The High Seas are Theirs.

They shall command you, overwhelm you. Book-lubbers, paper-plodders, shall be as though they were not. The youth of the earth shall be renewed in the morning, the suns and the stars shall be unlocked, and the evening shall go forth with joy. The mountains shall be freed from the pick and the shovel and the book, and lift themselves to heaven. Flowers shall again outblossom botanies, and gymnasts of music shall be laid low, and Birds Through An Opera Glass shall sing. Joy shall come to knowledge, and the strength of Joy upon it. They are Coming, O Ye Shades of Learning, a thousand thousand strong. Their sails flock the Sea. The smoke and the throb of their engines is the promise of the east. The days of thirteen-thousand-ton, three-horse-power education are numbered.

X
A Note

It is one of the danger signs of the times that the men who have most closely observed our modern life, in its social, industrial, artistic, educational, and religious aspects seem to be gradually coming to the point where they all but take it for granted in considering all social, industrial, and educational and political questions, that the conditions of modern times are such, and are going to be such that imagination and personality might as well be dropped as practical forces—forces that must be reckoned with in the movement of human life. Nearly all the old-time outlooks of the Soul, as they stand in history, have been taken for factory sites, bought up by syndicates, moral and otherwise, and are being used for chimneys. Nothing but smoke and steel and wooden Things come out of them. Poets and brokers are both telling us on every hand that imagination is impossible and personality incredible in modern life.
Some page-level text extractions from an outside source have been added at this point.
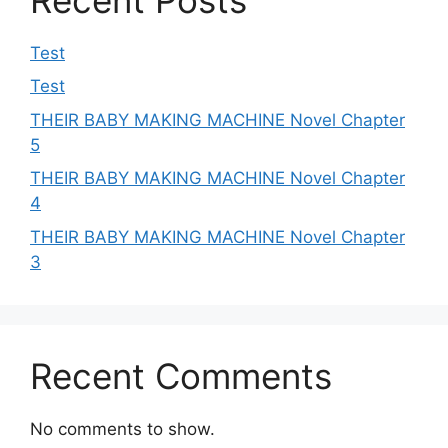
Test
Test
THEIR BABY MAKING MACHINE Novel Chapter
5
THEIR BABY MAKING MACHINE Novel Chapter
4
THEIR BABY MAKING MACHINE Novel Chapter
3
Recent Comments
No comments to show.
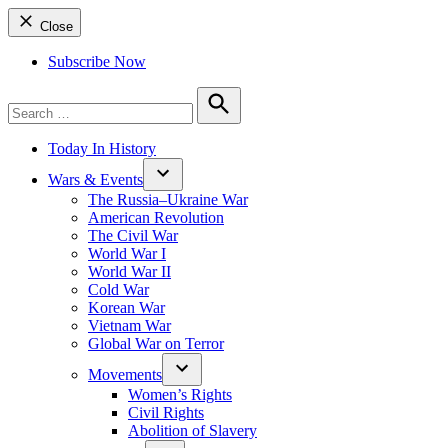
Close
Subscribe Now
Search
for:
Search
Today In History
Wars & Events
The Russia–Ukraine War
American Revolution
The Civil War
World War I
World War II
Cold War
Korean War
Vietnam War
Global War on Terror
Movements
Women’s Rights
Civil Rights
Abolition of Slavery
Imagination and personality are the spirit and the dust out of which all great nations and all great religions are made.

The attempt has been made in the foregoing pages to point out that they are not dead. The Altar smoulders.

In pointing out how imagination and personality can be wrought into one single branch of a man’s education—his relation to books—principles may have been suggested which can be concretely applied by all of us, each in our own department, to the education of the whole man.